Note every line in the entries that contains the string "comida", and copy it.

---------- TASK MATERIAL

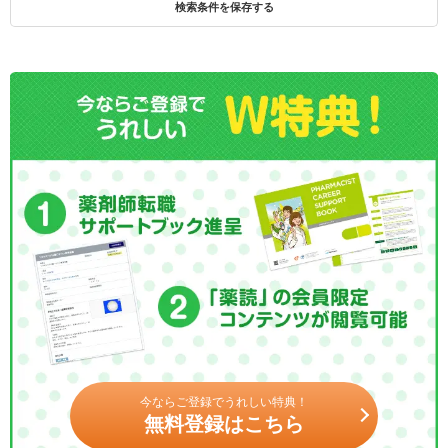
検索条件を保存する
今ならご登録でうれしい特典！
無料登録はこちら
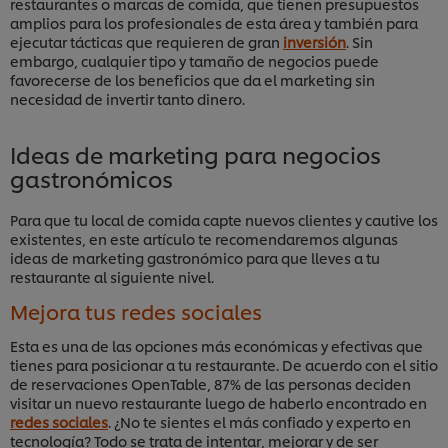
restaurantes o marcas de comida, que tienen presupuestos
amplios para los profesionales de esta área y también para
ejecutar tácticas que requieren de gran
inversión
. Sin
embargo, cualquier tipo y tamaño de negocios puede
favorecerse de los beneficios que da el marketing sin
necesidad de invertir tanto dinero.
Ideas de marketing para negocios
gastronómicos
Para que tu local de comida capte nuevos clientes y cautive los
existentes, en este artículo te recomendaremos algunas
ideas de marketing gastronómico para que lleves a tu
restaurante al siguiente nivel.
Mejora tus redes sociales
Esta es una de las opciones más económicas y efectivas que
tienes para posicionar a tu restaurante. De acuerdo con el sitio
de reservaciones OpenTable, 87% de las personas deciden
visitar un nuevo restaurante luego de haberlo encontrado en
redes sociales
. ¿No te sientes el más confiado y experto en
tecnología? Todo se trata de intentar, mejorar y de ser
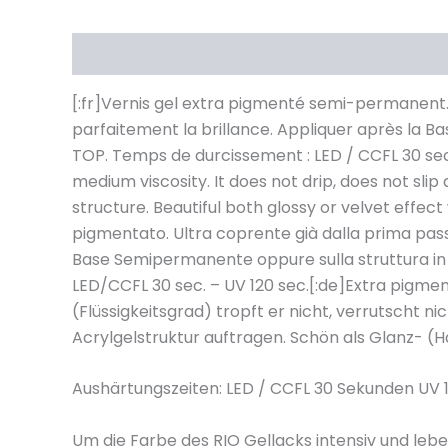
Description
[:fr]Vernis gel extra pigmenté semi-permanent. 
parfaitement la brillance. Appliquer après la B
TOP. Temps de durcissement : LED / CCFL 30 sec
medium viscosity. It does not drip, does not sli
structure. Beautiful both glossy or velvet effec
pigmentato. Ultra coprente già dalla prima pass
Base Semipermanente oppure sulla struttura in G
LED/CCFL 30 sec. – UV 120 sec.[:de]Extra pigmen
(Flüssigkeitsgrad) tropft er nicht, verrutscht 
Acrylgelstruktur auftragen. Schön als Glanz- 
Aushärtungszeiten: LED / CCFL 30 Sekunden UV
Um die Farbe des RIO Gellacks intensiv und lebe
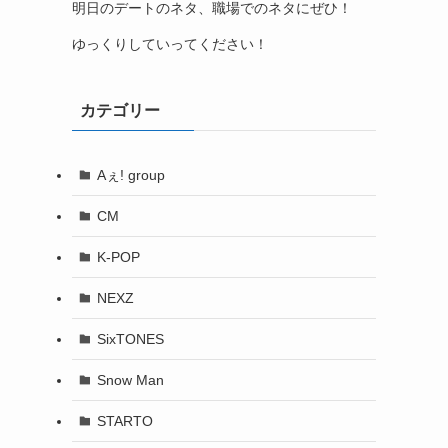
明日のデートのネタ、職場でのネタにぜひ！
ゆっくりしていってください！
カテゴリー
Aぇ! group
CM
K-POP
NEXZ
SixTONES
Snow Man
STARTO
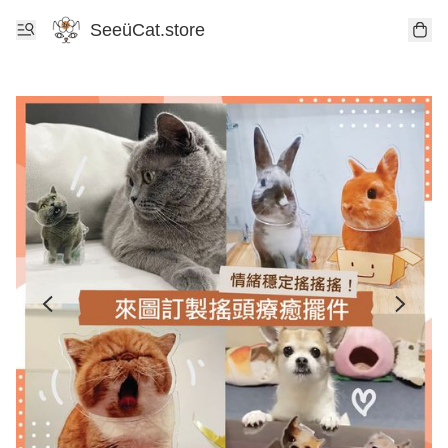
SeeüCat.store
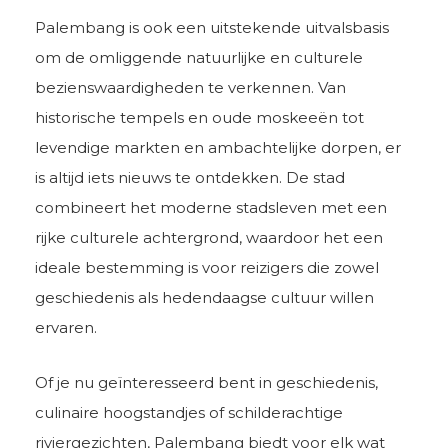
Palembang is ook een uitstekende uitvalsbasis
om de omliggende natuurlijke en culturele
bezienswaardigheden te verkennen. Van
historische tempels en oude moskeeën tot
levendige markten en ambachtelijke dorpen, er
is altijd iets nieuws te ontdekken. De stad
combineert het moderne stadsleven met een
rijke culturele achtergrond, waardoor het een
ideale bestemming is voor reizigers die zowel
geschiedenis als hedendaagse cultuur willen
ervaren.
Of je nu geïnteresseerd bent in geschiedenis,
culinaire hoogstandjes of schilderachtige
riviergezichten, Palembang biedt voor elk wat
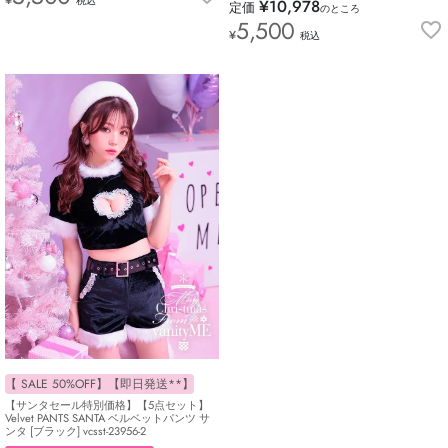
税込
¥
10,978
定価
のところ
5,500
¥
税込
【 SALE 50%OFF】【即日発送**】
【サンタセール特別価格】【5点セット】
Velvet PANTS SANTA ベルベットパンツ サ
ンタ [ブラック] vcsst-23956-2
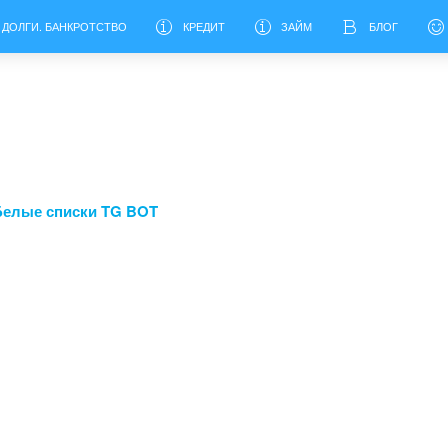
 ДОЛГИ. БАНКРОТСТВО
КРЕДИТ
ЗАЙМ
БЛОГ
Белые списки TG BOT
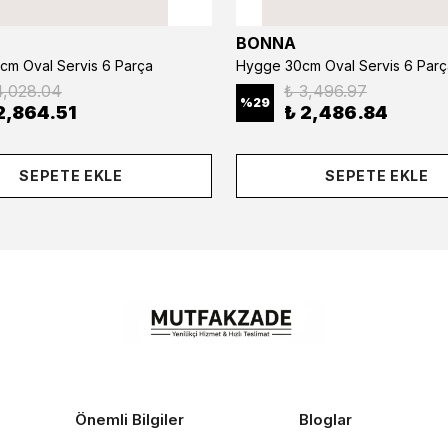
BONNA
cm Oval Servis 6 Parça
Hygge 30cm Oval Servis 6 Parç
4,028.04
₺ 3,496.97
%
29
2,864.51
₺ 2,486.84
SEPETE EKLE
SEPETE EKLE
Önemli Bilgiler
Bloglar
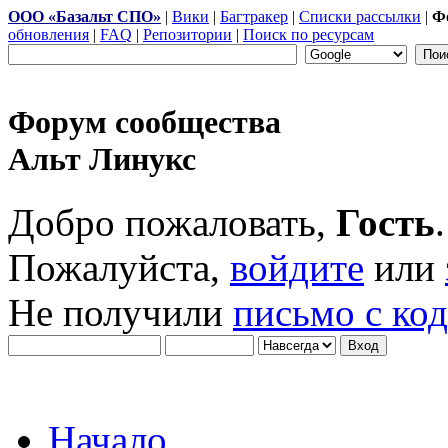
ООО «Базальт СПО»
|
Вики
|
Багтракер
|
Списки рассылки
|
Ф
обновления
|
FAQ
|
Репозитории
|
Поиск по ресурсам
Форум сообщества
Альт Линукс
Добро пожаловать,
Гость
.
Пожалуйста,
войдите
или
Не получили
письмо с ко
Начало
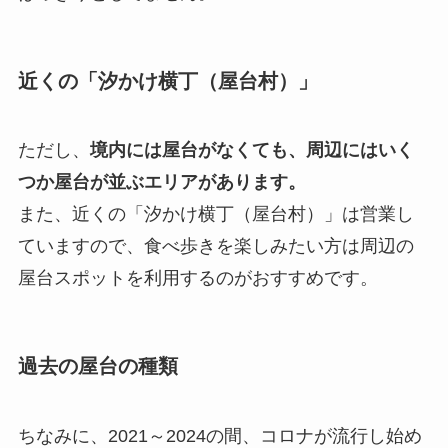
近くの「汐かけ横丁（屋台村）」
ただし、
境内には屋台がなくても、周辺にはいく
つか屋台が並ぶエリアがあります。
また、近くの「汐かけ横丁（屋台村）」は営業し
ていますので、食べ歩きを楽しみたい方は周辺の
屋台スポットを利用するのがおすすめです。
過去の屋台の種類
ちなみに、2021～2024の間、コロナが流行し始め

--------------------
---------- TASK MATERIAL

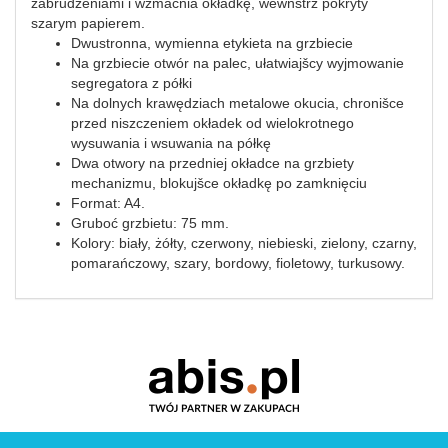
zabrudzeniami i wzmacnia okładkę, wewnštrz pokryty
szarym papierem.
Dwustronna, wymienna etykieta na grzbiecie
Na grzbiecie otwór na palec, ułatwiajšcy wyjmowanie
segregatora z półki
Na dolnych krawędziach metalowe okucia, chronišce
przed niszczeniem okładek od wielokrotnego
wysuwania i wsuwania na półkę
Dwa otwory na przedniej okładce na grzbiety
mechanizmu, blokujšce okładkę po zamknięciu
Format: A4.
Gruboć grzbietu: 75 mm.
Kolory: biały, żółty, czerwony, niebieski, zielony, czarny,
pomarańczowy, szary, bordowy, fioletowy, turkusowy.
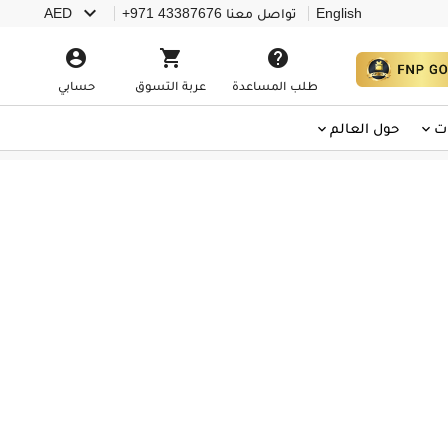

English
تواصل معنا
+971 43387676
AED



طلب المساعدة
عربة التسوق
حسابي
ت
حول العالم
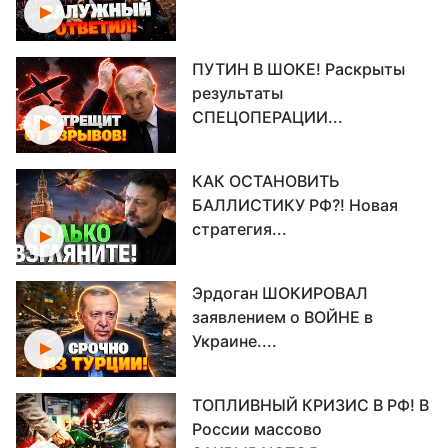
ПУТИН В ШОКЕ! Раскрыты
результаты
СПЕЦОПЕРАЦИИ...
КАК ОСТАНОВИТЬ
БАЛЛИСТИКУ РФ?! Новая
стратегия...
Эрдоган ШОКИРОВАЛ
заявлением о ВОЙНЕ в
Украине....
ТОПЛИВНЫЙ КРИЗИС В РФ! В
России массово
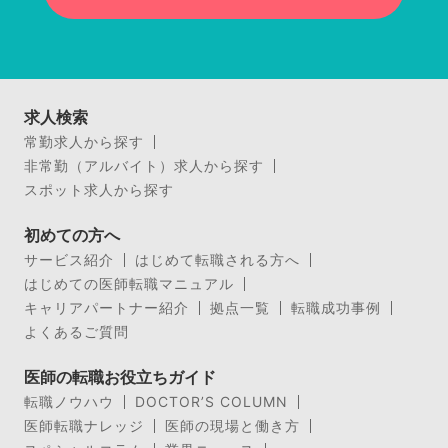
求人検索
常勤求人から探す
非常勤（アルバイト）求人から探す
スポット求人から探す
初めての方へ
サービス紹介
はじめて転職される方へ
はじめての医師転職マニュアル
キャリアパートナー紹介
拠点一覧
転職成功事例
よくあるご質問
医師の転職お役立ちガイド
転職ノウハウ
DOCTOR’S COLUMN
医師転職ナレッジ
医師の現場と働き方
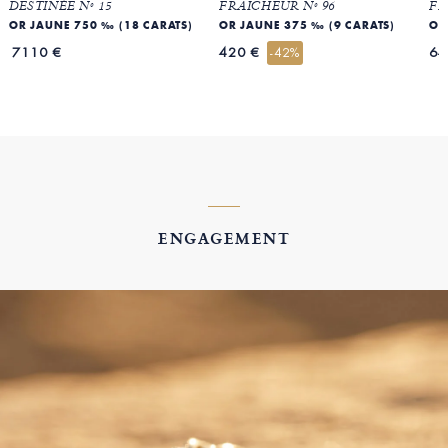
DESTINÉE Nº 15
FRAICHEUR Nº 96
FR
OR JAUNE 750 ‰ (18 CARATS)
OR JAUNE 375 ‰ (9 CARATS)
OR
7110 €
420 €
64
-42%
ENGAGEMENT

--------------------

YOUR RESPONSE:
restaurantes o marcas de comida, que tienen presupuestos
Para que tu local de comida capte nuevos clientes y cautive los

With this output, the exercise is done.